"La frontière entre le Mali et l'Algérie est une illusion"

Le Monde.fr | Par François Béguin (propos recueillis)
Emmanuel Grégoire, directeur de recherche à l'Institut de recherche pour le développement (IRD), auteur de Touaregs du Niger. Le destin d'un mythe (éditions Karthala, 2010), et coéditeur du numéro 142 (2011) de la revue Hérodote, Géopolitique du Sahara, la frontière entre le Mali et l'Algérie est "poreuse" et propice à différentes sortes de trafics.


Photo de combattants du Mouvement Ansar Dine prise le 7 août 2012 près de Kidal, au Mali. | AFP/ROMARIC OLLO HIEN
Photo de combattants du Mouvement Ansar Dine prise le 7 août 2012 près de Kidal, au Mali. | AFP/ROMARIC OLLO HIEN
Comment définir la frontière entre le Mali et l'Algérie ?

Emmanuel Grégoire : Cette frontière de près de 1 400 kilomètres est rectiligne, comme toutes les frontières sahariennes décidées à l'époque coloniale. Elle a été tracée lors de la conférence de Berlin, de novembre 1884 à février 1885, qui actait la partition de l'Afrique entre les puissances occidentales, essentiellement entre la France et la Grande-Bretagne.

Cette démarcation n'a d'abord été que très théorique, les populations ayant l'habitude de se mouvoir sans la prendre en compte. Pendant la période coloniale, en contrôlant le port d'Alger et l'ensemble du pays, la France avait cependant réussi à anéantir le gros commerce transsaharien, sans pour autant empêcher les petits échanges et trafics régionaux.
Quels sont aujourd'hui les échanges économiques autour de cette frontière ?

Les échanges régionaux ont véritablement repris au début des années 1990 autour de la frontière algéro-malienne, qu'on peut qualifier d'illusion. Comme partout en Afrique, elle n'est pas un obstacle aux échanges ni à la circulation d'hommes, mais un adjuvant. Plus il y a de contraintes législatives, plus le trafic informel prospère.

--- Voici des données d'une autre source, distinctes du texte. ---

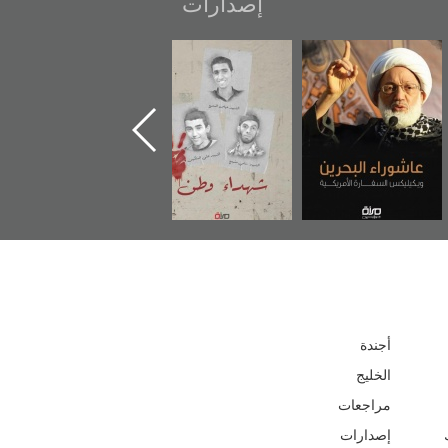
إصدارات
عاشوراء البحرين...
شهداء وطن
«جَوْ»: رواية
ويكيليكس السفارة
المعتقل جهاد
الأمريكية
أجندة
الخليج
مراجعات
إصدارات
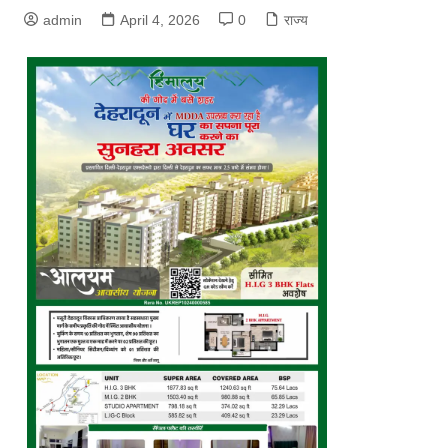
admin
April 4, 2026
0
राज्य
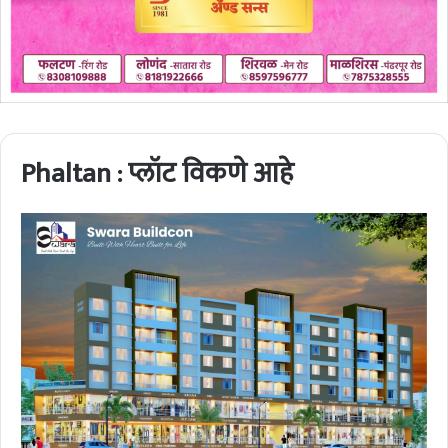
Phaltan : प्लॉट विकणे आहे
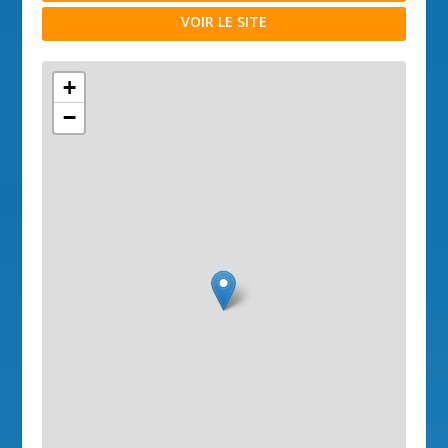
VOIR LE SITE
+
−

Les gros trafics ont d'abord porté sur les cigarettes, entre le port de Cotonou et l'Algérie via le Niger. Un commerce d'armes et de drogue, essentiellement de la cocaïne, venant d'Amérique latine, s'est ensuite développé au Mali. La drogue était acheminée jusqu'à Gao par des pistes depuis les côtes africaines atlantiques voire par avion avant d'être réexpédiée au nord pour rejoindre l'Europe.

Mokhtar Belmokhtar, qui a revendiqué la prise d'otages sur le site de production gazière d'In Amenas, était connu pour participer aux trafics dans cette zone...

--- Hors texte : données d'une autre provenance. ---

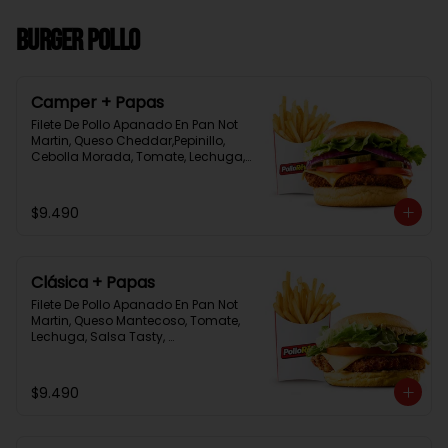
Burger Pollo
Camper + Papas
Filete De Pollo Apanado En Pan Not 
Martin, Queso Cheddar,Pepinillo, 
Cebolla Morada, Tomate, Lechuga, 
Salsa Tasty, Acompañada De 
Papas Baston Y Una Salsa Rey.
$9.490
Clásica + Papas
Filete De Pollo Apanado En Pan Not 
Martin, Queso Mantecoso, Tomate, 
Lechuga, Salsa Tasty, 
Acompañada De Papas Baston Y 
Una Salsa Rey.
$9.490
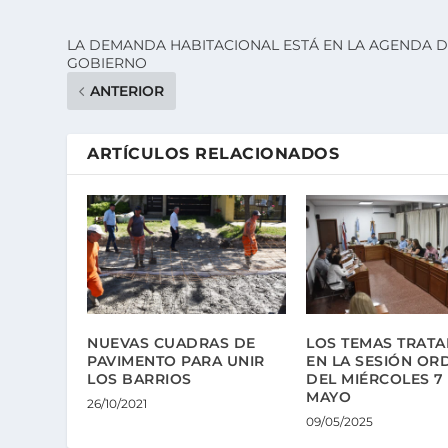
LA DEMANDA HABITACIONAL ESTÁ EN LA AGENDA 
GOBIERNO
ANTERIOR
ARTÍCULOS RELACIONADOS
NUEVAS CUADRAS DE
LOS TEMAS TRAT
PAVIMENTO PARA UNIR
EN LA SESIÓN OR
LOS BARRIOS
DEL MIÉRCOLES 7
MAYO
26/10/2021
09/05/2025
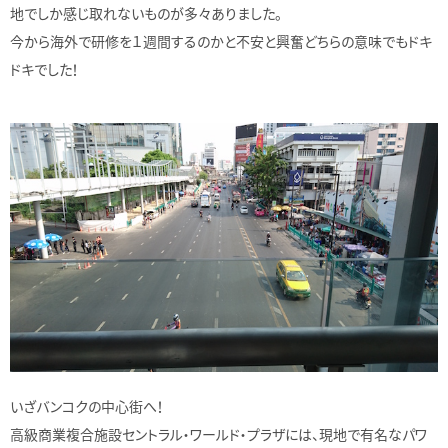
地でしか感じ取れないものが多々ありました。
今から海外で研修を１週間するのかと不安と興奮どちらの意味でもドキ
ドキでした！
いざバンコクの中心街へ！
高級商業複合施設セントラル・ワールド・プラザには、現地で有名なパワ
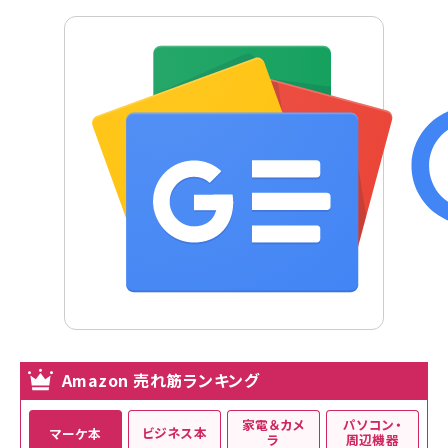
Amazon 売れ筋ランキング
家電＆カメ
パソコン・
ビジネス本
マーケ本
ラ
周辺機器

Mokhtar Belmokhtar a fait fortune dans la contrebande des cigarettes vers l'Algérie. Il était d'ailleurs plus connu sous le nom de M. Marlboro que sous le surnom de "Le Borgne". Pour AQMI ou la brigade dite des "Signataires par le sang" de Mokhtar Belmokhtar, ces trafics ont été une source importante de revenus. Cela leur a permis d'acheter des armes, mais aussi de recruter des jeunes désargentés.

La frontière algéro-malienne est-elle factice ?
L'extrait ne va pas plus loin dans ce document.